Nappiness: Short Naps During Afternoon Are The Key To Happiness
Napping less than 30 minutes during the afternoon improves the sense of well-being and boosts performance, a new study has found out. The researchers have also coined a new term to describe the satiated feeling after a short doze -- nappiness.
"Previous research has shown that naps of under 30 minutes make you more focused, creative and productive,” said Professor Richard Wiseman, from the U.K.’s University of Hertfordshire, according to a Net Doctor report. “These new findings suggest that you can also become happier by just taking a short nap."
The professor also added that though short naps make a person happier, longer naps can have the opposite effect on a person. Those who dozed off for a longer period in the afternoon were found to be less happy than those who did not nap at all. Furthermore, longer napping is also associated with several health risks. Prolonged napping is related to an 82 percent higher chance in the risk of heart disease.
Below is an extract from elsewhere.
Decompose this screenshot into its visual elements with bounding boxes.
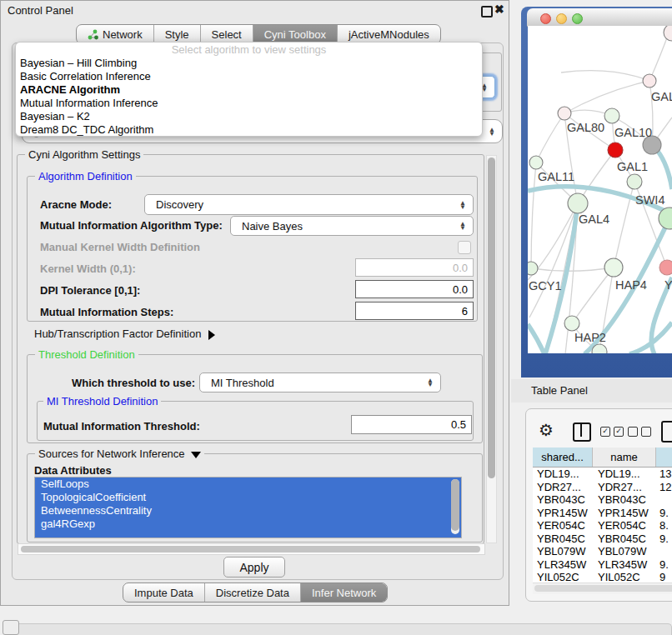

According to The Telegraph, the study was conducted for the Edinburgh International Science Festival, and over 1,000 people took part in it. The scores for happiness were obtained from replies to psychological questions in a survey held online. The participants were also asked about the details of their napping habits. The results showed that 56 percent of long nappers and 60 percent of those who never napped were comparatively less happier than two-thirds of the short nappers.
Professor Wiseman also added that many extremely successful organizations, such as Google, have installed dedicated nap spaces. Furthermore, employees have to wake up to the advantages of napping at work. A study conducted by the American space agency also backs up the recent research. NASA carried a test on sleepy military pilots and found that a quick nap of 26 minutes, while the plane is controlled by the co-pilot, increased alertness by 54 per cent.